Ich sitze auf einem Klappstuhl zwischen den Zelten und schneide Gemüse klein, damit wir nachher außer Fleisch auch noch etwas anderes zum Grillen haben. Von meinem Platz aus habe ich das Meer im Blick, was schön wäre, würden nicht Ian und die beiden Mädchen darin herumplantschen wie zwölfjährige. Er genießt die Aufmerksamkeit, die er von ihnen bekommt deutlich sichtbar und langsam kotzt mich das wirklich an. Ich habe vorhin eine SMS von Clara bekommen. Sie fragt, wie es Jeremy geht und ob Ian noch sehr sauer auf sie ist. Bisher habe ich nicht geantwortet. Was soll ich denn auch schreiben? Dass Jeremy nur noch wie ein Zombie herumläuft, weil er die Liebe seines Lebens verloren und jede Hoffnung aufgegeben hat? Dass Ian sich hier bestens amüsiert und überhaupt nicht mehr an sie zu denken scheint? Denn das wäre die Wahrheit. Oder soll ich ihr schreiben, dass es Jeremy ganz in Ordnung geht und Ian nachdenklich wirkt, als würde er sie vermissen? Das wäre alles andere als die Wahrheit, würde sie aber nicht so sehr verletzen. Warum muss ich eigentlich immer der Überbringer von solchen Botschaften sein? Justin beschwert sich darüber, dass ich mir zu viele Gedanken über die Probleme von anderen Leuten mache, aber was soll ich denn tun, wenn meine Freunde mich immer in diese Dinge hineinziehen? Wenn ich Clara die Wahrheit über Ian sage, verletze ich sie und hintergehe gleichzeitig ihn. Er wäre bestimmt nicht erfreut darüber zu hören, dass ich seiner Freundin zu Hause von seinen Flirtgeschichten hier erzähle. Gerade jetzt, nachdem sie ihn betrogen hat. Andererseits möchte ich sie aber auch nicht anlügen, weil ich dann das Gefühl habe, sie zu hintergehen. Es ist einfach mal wieder alles zum Kotzen und eigentlich kann ich Justin auch nicht übel nehmen, dass er langsam keine Lust mehr auf dieses Ganze Drama hat.

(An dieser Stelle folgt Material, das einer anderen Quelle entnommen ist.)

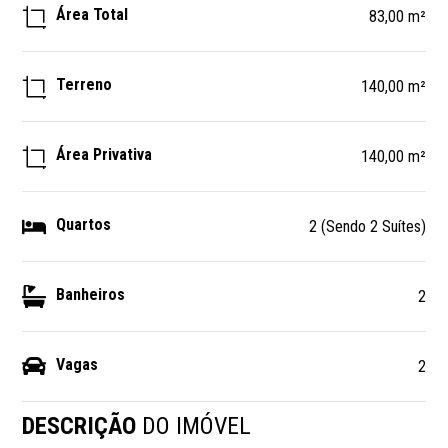
Área Total
83,00 m²
Terreno
140,00 m²
Área Privativa
140,00 m²
Quartos
2 (Sendo 2 Suítes)
Banheiros
2
Vagas
2
DESCRIÇÃO
DO IMÓVEL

„Na du fleißige Hausfrau!", schreckt mich Jeremy aus den Gedanken, der anscheinend wieder da ist. Ich drehe mich kurz nach hinten, um nach Justin Ausschau zu halten. Er nähert sich unserem kleinen Zeltlager und trägt einen Grill.

„Na fleißiger als zu jedenfalls. Warum hilfst du ihm denn nicht?", wende ich mich an Jeremy. Der zieht nur die Schultern nach oben.

„Wollte ich. Aber er will keine Hilfe. Keine Ahnung, was mit dem los ist. Hat die mieseste Laune überhaupt." Er zieht sich einen weiteren Klappstuhl heran und setzt sich dann neben mich. Ich könnte ihm genau erklären, warum Justin sich so verhält, wie er sich verhält, tue es aber natürlich nicht.

„Ist wohl mit dem falschen Fuß aufgestanden heute.", antworte ich deshalb nur knapp und deute dann mit dem Kopf in Richtung Wasser, wo Ian gerade versucht beide Mädchen gleichzeitig auf jeweils einer seiner Schultern zu tragen.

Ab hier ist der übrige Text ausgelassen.